__WORK REQUEST__.
Pictures are to be left out. Copy exactly, and only, the lines from the start of the entries below to the line with "The height and", both included.

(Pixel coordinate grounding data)

────────────────

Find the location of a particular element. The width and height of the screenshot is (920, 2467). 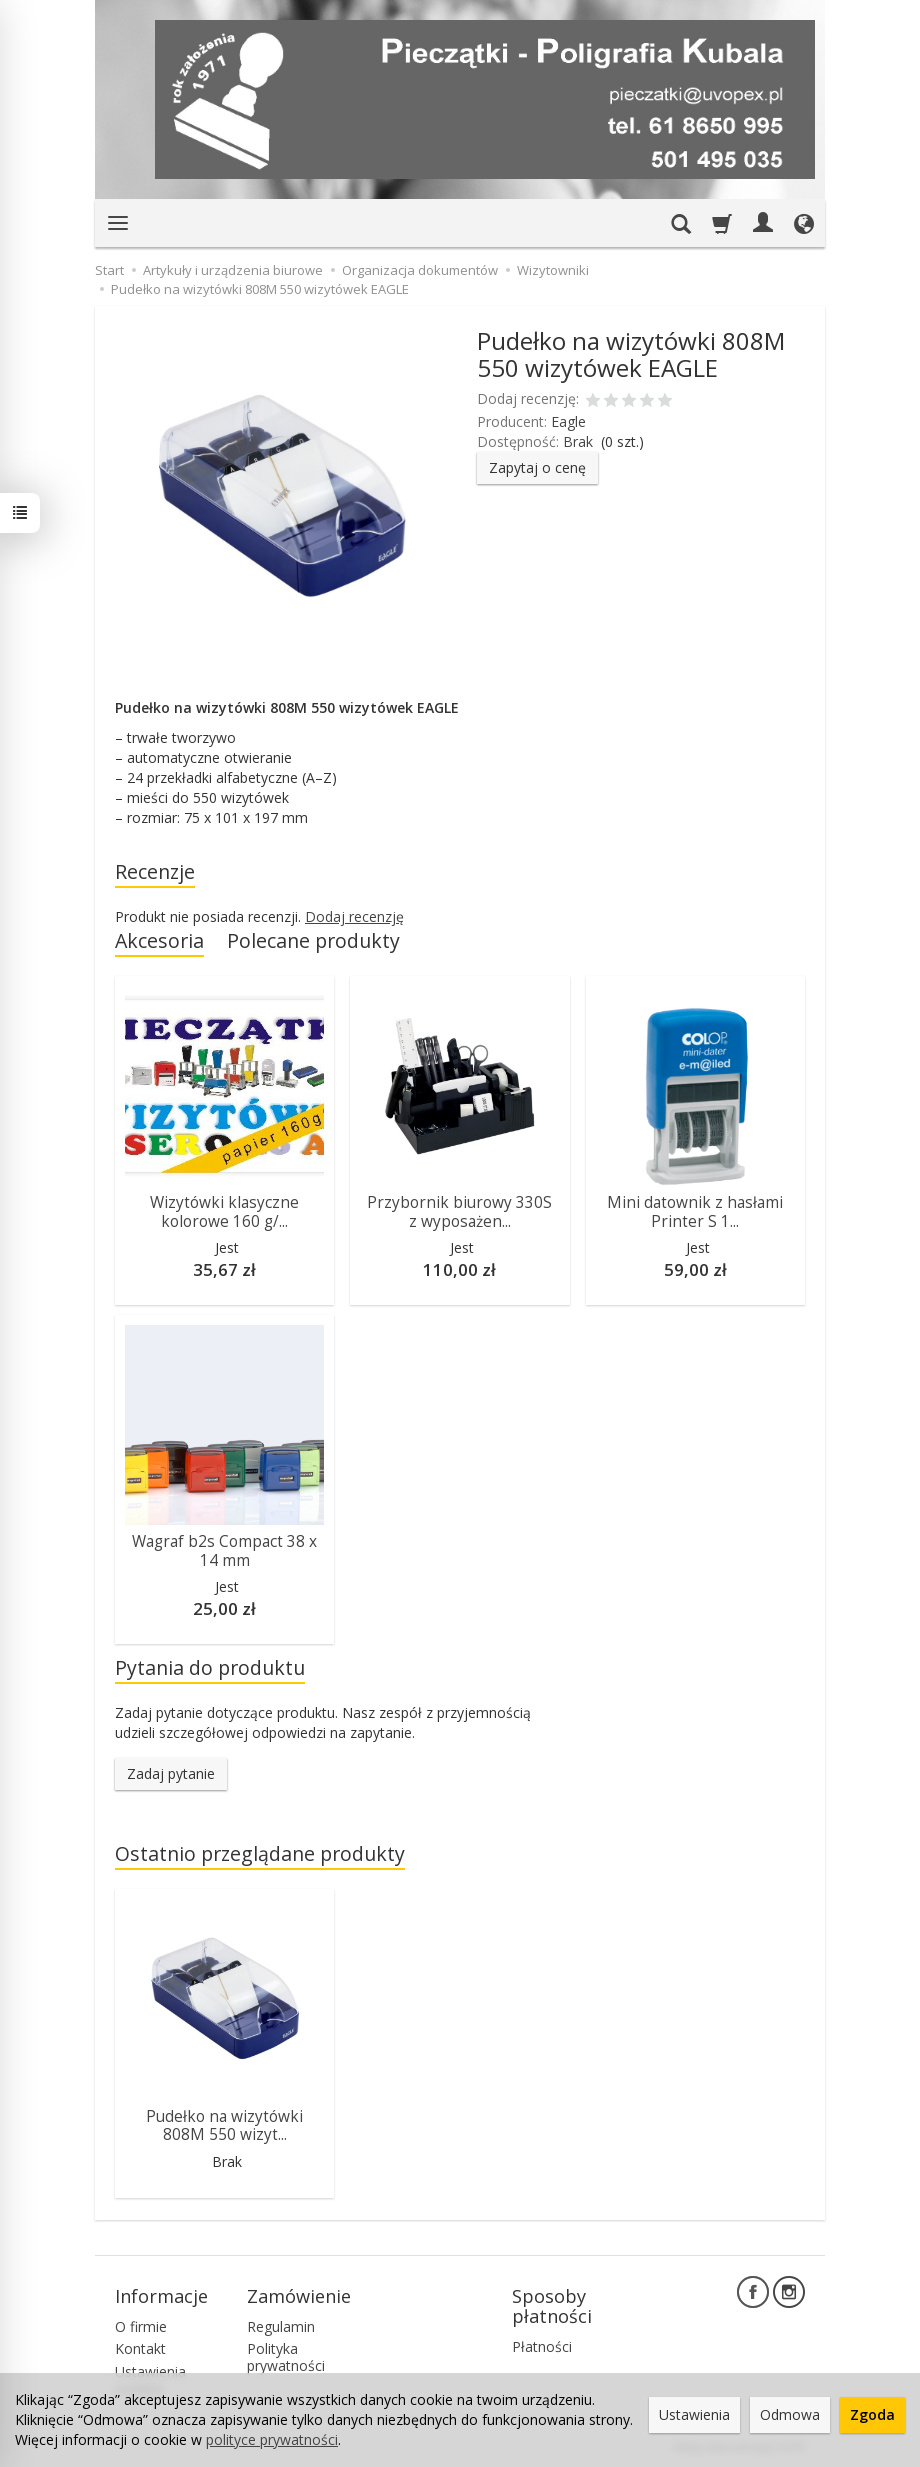

Zapytaj o cenę is located at coordinates (537, 467).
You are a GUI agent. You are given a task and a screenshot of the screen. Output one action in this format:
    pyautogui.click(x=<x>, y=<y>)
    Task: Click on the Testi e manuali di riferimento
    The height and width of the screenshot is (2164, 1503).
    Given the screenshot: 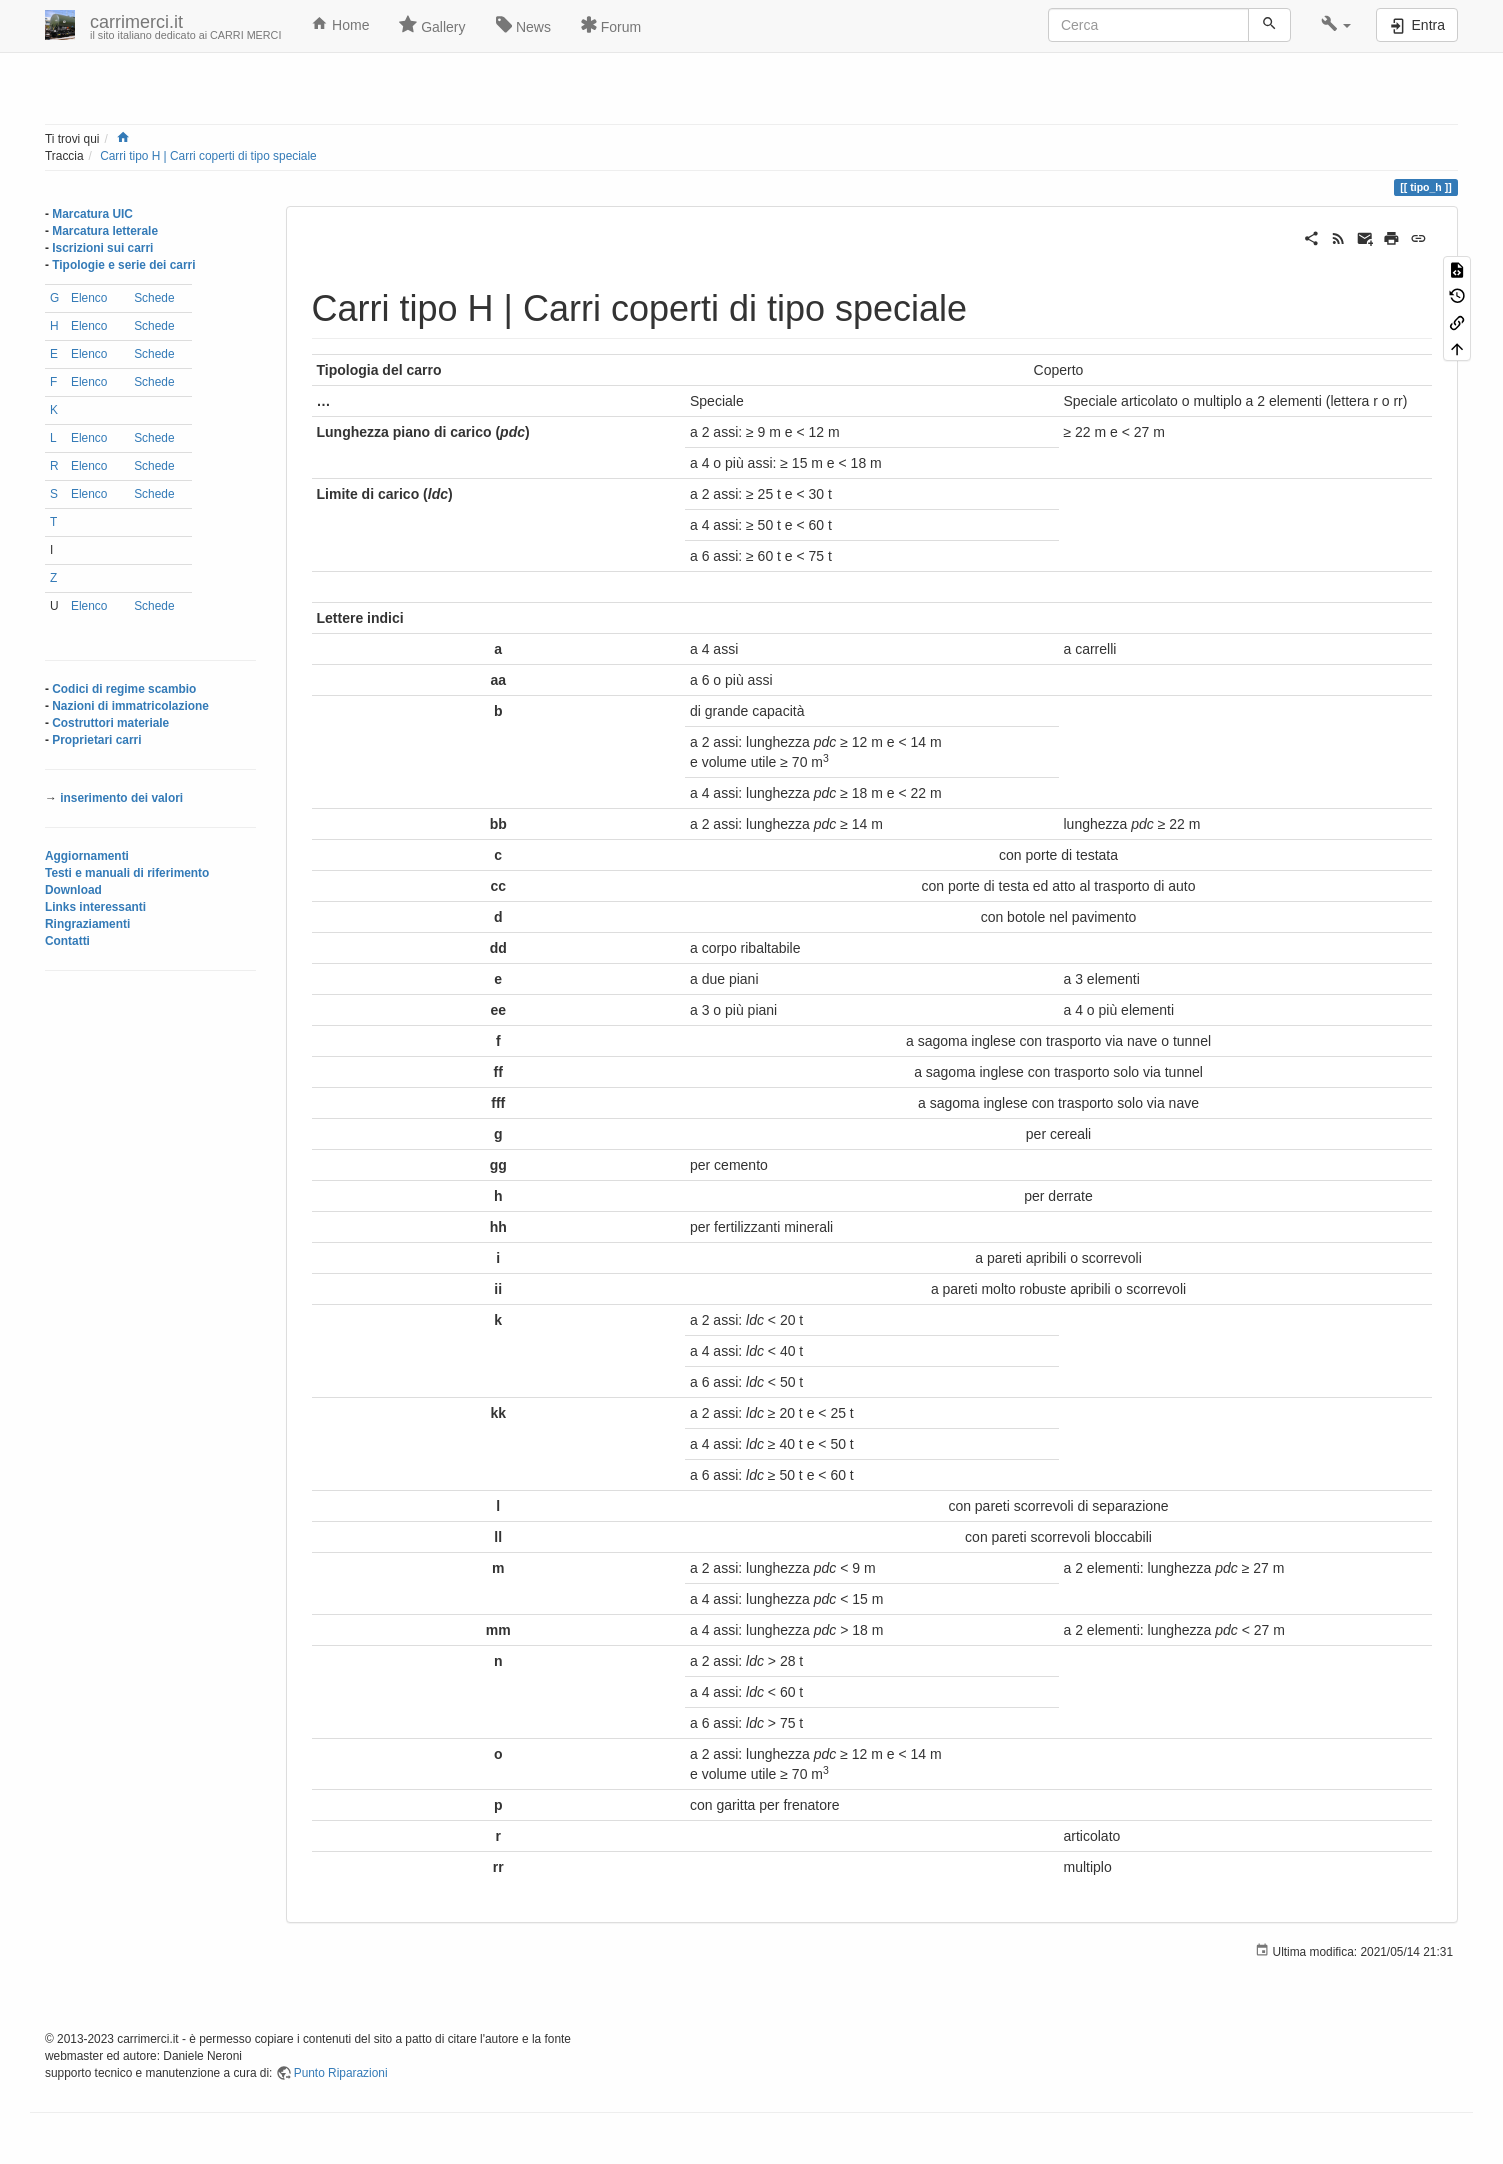 What is the action you would take?
    pyautogui.click(x=127, y=873)
    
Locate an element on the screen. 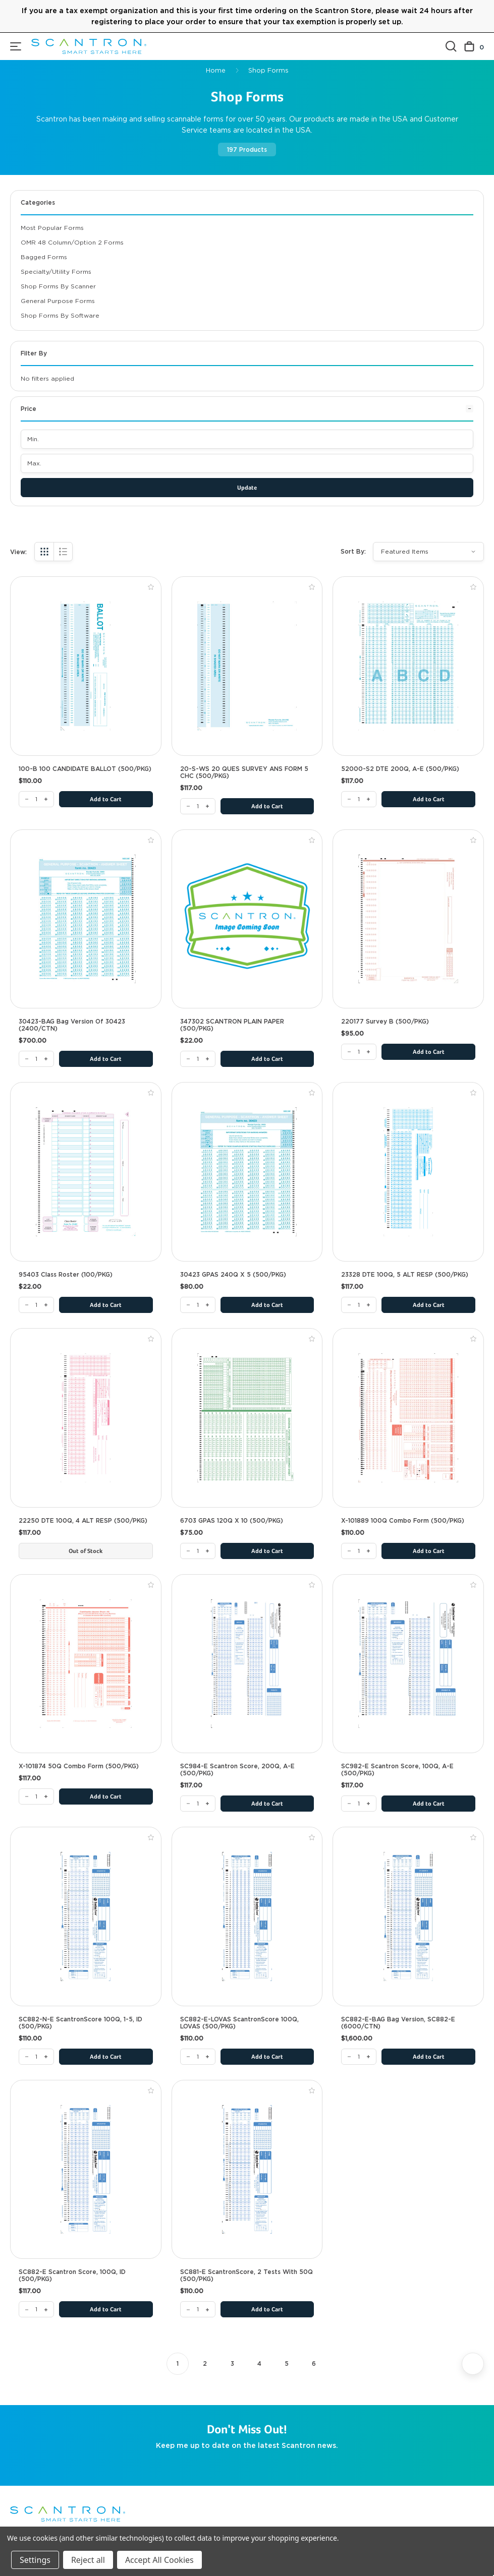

────────────────

__RESULT__.
Find the location of a particular element. The width and height of the screenshot is (920, 2467). 

Zapytaj o cenę is located at coordinates (537, 467).
You are a GUI agent. You are given a task and a screenshot of the screen. Output one action in this format:
    pyautogui.click(x=<x>, y=<y>)
    Task: Click on the Testi e manuali di riferimento
    The height and width of the screenshot is (2164, 1503).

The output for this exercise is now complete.